Do you know what the name “Israel” means? Like do you ever stop to consider the formative story for the entire identity of the people of God? In Genesis 32, a deceptive man literally wrestles with God all night and overpowers God — God asks him to “let me go” and Jacob says, “no — not until you bless me”. So God blesses him and gives him a new name (and a painful hip injury). This is literally the origin story of Israel… Jesus is the King of Israel….. wrestling with God is more than expected of us. It’s the grand invitation: fight for it — don’t walk away when the answers aren’t readily available: get in the ring and wrestle with God. Wrestle with the text — enter the ancient conversation and be pulled into it — let the draw of community dialogue shape your imagination and be blessed.
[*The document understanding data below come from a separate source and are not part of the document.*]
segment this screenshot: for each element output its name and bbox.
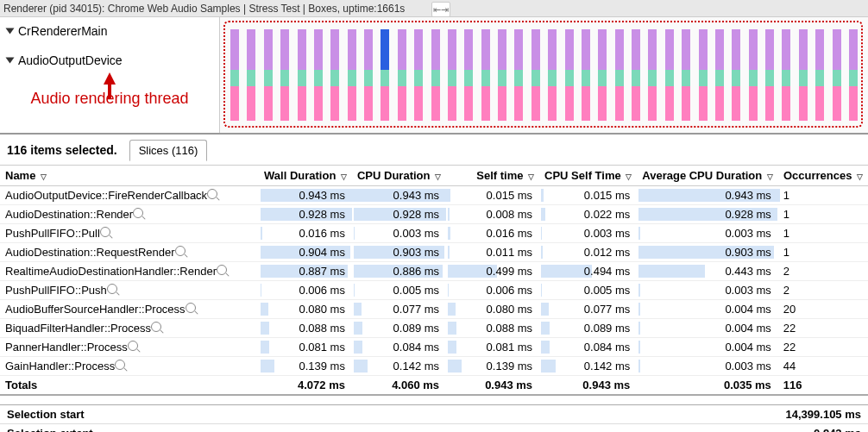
timeline-slice[interactable] (431, 29, 440, 121)
timeline-slice[interactable] (364, 29, 373, 121)
track-row[interactable]: AudioOutputDevice (0, 48, 219, 72)
totals-label: Totals (0, 376, 259, 396)
timeline-slice[interactable] (682, 29, 690, 121)
cell: 0.003 ms (637, 357, 778, 376)
cell: 44 (778, 357, 868, 376)
slice-link[interactable]: BiquadFilterHandler::Process (5, 322, 151, 335)
timeline-slice[interactable] (699, 29, 708, 121)
timeline-slice[interactable] (849, 29, 858, 121)
timeline-slice[interactable] (565, 29, 574, 121)
table-row: BiquadFilterHandler::Process0.088 ms0.08… (0, 319, 868, 338)
timeline-slice[interactable] (448, 29, 456, 121)
magnify-icon[interactable] (128, 341, 138, 351)
cell: 0.443 ms (637, 262, 778, 281)
timeline-slice[interactable] (632, 29, 640, 121)
timeline-slice[interactable] (648, 29, 657, 121)
timeline-slice[interactable] (280, 29, 289, 121)
cell: 0.011 ms (446, 243, 539, 262)
totals-row: Totals4.072 ms4.060 ms0.943 ms0.943 ms0.… (0, 376, 868, 396)
cell: 0.139 ms (259, 357, 352, 376)
cell: 0.003 ms (539, 224, 637, 243)
timeline-slice[interactable] (815, 29, 824, 121)
column-header[interactable]: Wall Duration ▽ (259, 166, 352, 186)
timeline-slice[interactable] (715, 29, 724, 121)
timeline-slice[interactable] (732, 29, 740, 121)
table-row: AudioOutputDevice::FireRenderCallback0.9… (0, 186, 868, 205)
cell: 0.084 ms (352, 338, 446, 357)
slice-link[interactable]: GainHandler::Process (5, 360, 115, 373)
timeline-slice[interactable] (481, 29, 490, 121)
cell: 0.142 ms (352, 357, 446, 376)
magnify-icon[interactable] (107, 284, 117, 294)
timeline-slice[interactable] (314, 29, 323, 121)
disclosure-triangle-icon[interactable] (6, 58, 15, 64)
table-body: AudioOutputDevice::FireRenderCallback0.9… (0, 186, 868, 396)
magnify-icon[interactable] (115, 360, 125, 370)
timeline-slice[interactable] (230, 29, 239, 121)
timeline-slice[interactable] (765, 29, 774, 121)
track-label-column: CrRendererMain AudioOutputDevice Audio r… (0, 17, 220, 133)
timeline-slice[interactable] (514, 29, 523, 121)
timeline-slice[interactable] (414, 29, 423, 121)
timeline-slice[interactable] (665, 29, 674, 121)
column-header[interactable]: Occurrences ▽ (778, 166, 868, 186)
timeline-slice[interactable] (498, 29, 506, 121)
cell: 0.943 ms (259, 186, 352, 205)
column-header[interactable]: Self time ▽ (446, 166, 539, 186)
timeline-slice[interactable] (464, 29, 473, 121)
cell: 0.008 ms (446, 205, 539, 224)
timeline-slice[interactable] (782, 29, 790, 121)
slice-link[interactable]: PushPullFIFO::Pull (5, 227, 100, 240)
timeline-slice[interactable] (833, 29, 841, 121)
column-header[interactable]: Average CPU Duration ▽ (637, 166, 778, 186)
cell: 0.088 ms (259, 319, 352, 338)
cell: 0.003 ms (637, 224, 778, 243)
track-row[interactable]: CrRendererMain (0, 17, 219, 48)
timeline-slice[interactable] (330, 29, 339, 121)
expand-icon[interactable]: ⇤⇥ (431, 2, 450, 17)
timeline-slice[interactable] (348, 29, 356, 121)
slice-link[interactable]: PushPullFIFO::Push (5, 284, 107, 297)
timeline-slice[interactable] (615, 29, 624, 121)
timeline-slice[interactable] (548, 29, 557, 121)
magnify-icon[interactable] (186, 303, 196, 313)
disclosure-triangle-icon[interactable] (6, 28, 15, 34)
table-row: GainHandler::Process0.139 ms0.142 ms0.13… (0, 357, 868, 376)
column-header[interactable]: CPU Self Time ▽ (539, 166, 637, 186)
timeline-slice[interactable] (799, 29, 808, 121)
magnify-icon[interactable] (133, 208, 143, 218)
magnify-icon[interactable] (175, 246, 186, 256)
slice-link[interactable]: AudioOutputDevice::FireRenderCallback (5, 189, 207, 202)
slice-link[interactable]: AudioDestination::RequestRender (5, 246, 175, 259)
magnify-icon[interactable] (207, 189, 217, 199)
timeline-slice[interactable] (398, 29, 406, 121)
slice-link[interactable]: AudioBufferSourceHandler::Process (5, 303, 186, 316)
selection-count: 116 items selected. (7, 143, 117, 157)
timeline-slice[interactable] (298, 29, 306, 121)
column-header[interactable]: CPU Duration ▽ (352, 166, 446, 186)
cell-name: AudioDestination::RequestRender (0, 243, 259, 262)
timeline-slice[interactable] (749, 29, 758, 121)
table-row: PannerHandler::Process0.081 ms0.084 ms0.… (0, 338, 868, 357)
magnify-icon[interactable] (217, 265, 227, 275)
magnify-icon[interactable] (100, 227, 110, 237)
timeline-slice[interactable] (582, 29, 590, 121)
column-header[interactable]: Name ▽ (0, 166, 259, 186)
slice-link[interactable]: PannerHandler::Process (5, 341, 128, 354)
magnify-icon[interactable] (151, 322, 161, 332)
cell: 22 (778, 319, 868, 338)
timeline-slice[interactable] (264, 29, 273, 121)
selection-start-label: Selection start (7, 408, 85, 421)
slice-link[interactable]: RealtimeAudioDestinationHandler::Render (5, 265, 217, 278)
tab-slices[interactable]: Slices (116) (129, 140, 208, 161)
cell: 0.015 ms (539, 186, 637, 205)
timeline-slice[interactable] (598, 29, 607, 121)
timeline-slice[interactable] (381, 29, 389, 121)
cell: 0.499 ms (446, 262, 539, 281)
timeline-slice[interactable] (531, 29, 540, 121)
timeline-slice[interactable] (247, 29, 255, 121)
slice-link[interactable]: AudioDestination::Render (5, 208, 133, 221)
timeline-area[interactable] (220, 17, 868, 133)
cell: 0.022 ms (539, 205, 637, 224)
cell: 0.089 ms (352, 319, 446, 338)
If you’re having a hard time imaging that the bible doesn’t make sense: consider that you believe in a pregnant virgin, you drink the blood of God on Sundays, you believe the creator of the cosmos was once a new born baby pooping himself. It’s not suppose to make sense …. it’s supposed to strike wonder and awe and shape your imagination.

We believe in a ‘Triune God‘ — a eternal communal whole; a dialoguing diety; a 3-in-1 conversing universing creation into ordered existence speaking the Grand Ecology into the silence — inviting you and me into the Life (the dialogue) of God. You are children of Israel – so wrestle with God. The scriptures are an invitation into an ancient wrestling match – a dangerous, disruptive, intrusive, invitiation to die and rise again.
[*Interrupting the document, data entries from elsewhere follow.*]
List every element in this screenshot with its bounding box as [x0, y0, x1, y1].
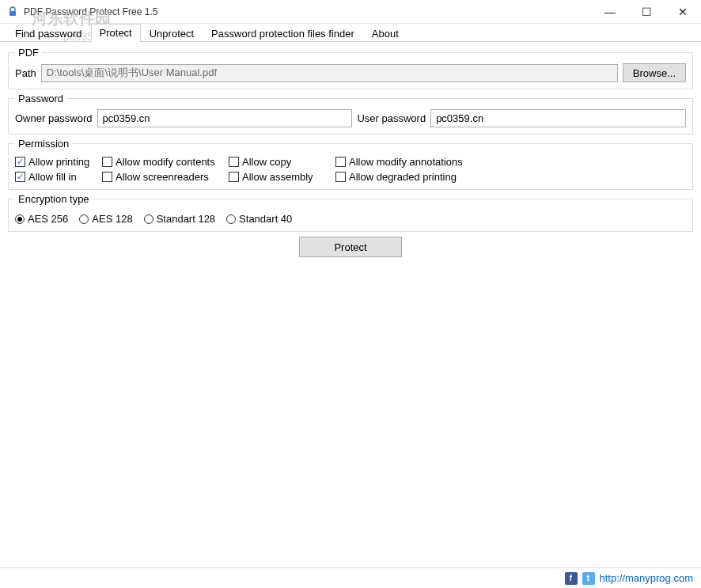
checkbox-allow-printing[interactable]: Allow printing [15, 156, 102, 168]
minimize-button[interactable]: — [592, 0, 628, 24]
svg-rect-0 [9, 11, 16, 16]
checkbox-allow-fill-in[interactable]: Allow fill in [15, 171, 102, 183]
radio-aes-256[interactable]: AES 256 [15, 213, 68, 225]
tab-password-protection-files-finder[interactable]: Password protection files finder [203, 25, 363, 42]
twitter-icon[interactable]: t [582, 572, 595, 585]
permission-group: Permission Allow printing Allow modify c… [8, 138, 693, 190]
protect-button[interactable]: Protect [299, 237, 402, 257]
checkbox-allow-assembly[interactable]: Allow assembly [229, 171, 335, 183]
content-area: PDF Path Browse... Password Owner passwo… [0, 42, 701, 260]
owner-password-label: Owner password [15, 112, 93, 124]
check-icon [335, 172, 346, 182]
radio-aes-128[interactable]: AES 128 [79, 213, 132, 225]
radio-standart-128[interactable]: Standart 128 [144, 213, 215, 225]
check-icon [229, 157, 239, 167]
window-controls: — ☐ ✕ [592, 0, 701, 24]
checkbox-allow-modify-contents[interactable]: Allow modify contents [102, 156, 229, 168]
owner-password-input[interactable] [97, 109, 353, 127]
checkbox-label: Allow degraded printing [349, 171, 457, 183]
checkbox-label: Allow modify annotations [349, 156, 463, 168]
checkbox-allow-modify-annotations[interactable]: Allow modify annotations [335, 156, 510, 168]
checkbox-allow-screenreaders[interactable]: Allow screenreaders [102, 171, 229, 183]
radio-standart-40[interactable]: Standart 40 [226, 213, 292, 225]
encryption-legend: Encryption type [15, 193, 93, 205]
path-label: Path [15, 67, 36, 79]
checkbox-allow-degraded-printing[interactable]: Allow degraded printing [335, 171, 510, 183]
window-title: PDF Password Protect Free 1.5 [24, 6, 592, 17]
encryption-group: Encryption type AES 256 AES 128 Standart… [8, 193, 693, 232]
pdf-group: PDF Path Browse... [8, 47, 693, 89]
check-icon [102, 157, 112, 167]
user-password-input[interactable] [430, 109, 686, 127]
tabbar: Find password Protect Unprotect Password… [0, 24, 701, 42]
close-button[interactable]: ✕ [665, 0, 701, 24]
checkbox-label: Allow screenreaders [116, 171, 209, 183]
radio-label: Standart 128 [157, 213, 215, 225]
check-icon [15, 157, 25, 167]
radio-label: AES 256 [28, 213, 68, 225]
app-icon [6, 6, 19, 18]
tab-about[interactable]: About [363, 25, 407, 42]
checkbox-label: Allow printing [28, 156, 89, 168]
user-password-label: User password [357, 112, 426, 124]
check-icon [335, 157, 346, 167]
footer: f t http://manyprog.com [0, 567, 701, 588]
radio-icon [15, 214, 25, 224]
check-icon [15, 172, 25, 182]
tab-find-password[interactable]: Find password [6, 25, 91, 42]
check-icon [102, 172, 112, 182]
checkbox-label: Allow copy [242, 156, 291, 168]
check-icon [229, 172, 239, 182]
titlebar: PDF Password Protect Free 1.5 — ☐ ✕ [0, 0, 701, 24]
maximize-button[interactable]: ☐ [628, 0, 665, 24]
browse-button[interactable]: Browse... [623, 63, 686, 82]
permission-legend: Permission [15, 138, 72, 150]
tab-unprotect[interactable]: Unprotect [141, 25, 203, 42]
pdf-legend: PDF [15, 47, 42, 59]
checkbox-allow-copy[interactable]: Allow copy [229, 156, 335, 168]
facebook-icon[interactable]: f [565, 572, 578, 585]
password-group: Password Owner password User password [8, 93, 693, 135]
checkbox-label: Allow assembly [242, 171, 313, 183]
checkbox-label: Allow fill in [28, 171, 77, 183]
checkbox-label: Allow modify contents [116, 156, 215, 168]
path-input[interactable] [41, 64, 618, 82]
tab-protect[interactable]: Protect [91, 24, 141, 42]
radio-icon [144, 214, 153, 224]
radio-label: Standart 40 [239, 213, 292, 225]
radio-icon [79, 214, 89, 224]
website-link[interactable]: http://manyprog.com [600, 572, 694, 584]
password-legend: Password [15, 93, 66, 104]
radio-icon [226, 214, 236, 224]
radio-label: AES 128 [92, 213, 132, 225]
I can’t count the times people have heard that I’m a biblical scholar and then open the bible to show me some contradiction they noticed and followed it with an “aha! gotcha!” I’m so over it. It’s boring. The bible isn’t ashamed of itself — the bible has nothing to hide — do you honestly think that the generation of faithful believers who combined Samuel and Kings and Chronicles didn’t ‘notice’ that David kills Goliath in one story and not the other? Do you think they looked back a year later and were like, “whoopsie doodle!”? No! They knew full well what they were doing. They chose not to correct it. Genesis 1 doesn’t agree with Genesis 2. Job doesn’t agree with Proverbs or Ecclesiastes. Matthew, Mark, Luke, and John don’t all agree. You think the bible writers could have edited the 4 gospels into one harmonized story? You bet they could have. But they chose not to.

So when you look to Jesus – bewildered, confused, intrigued and you catch yourself joining the ancient voices asking, “Is this the son of David?” Notice Matthew wink at the reader. Ya he’s the son of David — and the Lord of David — he’s the righteous king, wearing his own blood and thorns for a crown inviting you to follow him away from simple answers and comfortable truths and bumpersticker theology, towards a round table with wine from water and the mystery of intimacy and honest friendship, towards daily bread and a robust hope in the midst of uncertainty.

If you understood that the incongruities in scripture were placed there ON PURPOSE how would that change the way you read the bible?

Have you ever tried to defend the integrity of scriptures by glossing over the inconsistencies? Did it work? Was it satisfying?

If you had permission to wrestle with God — what would you fight for?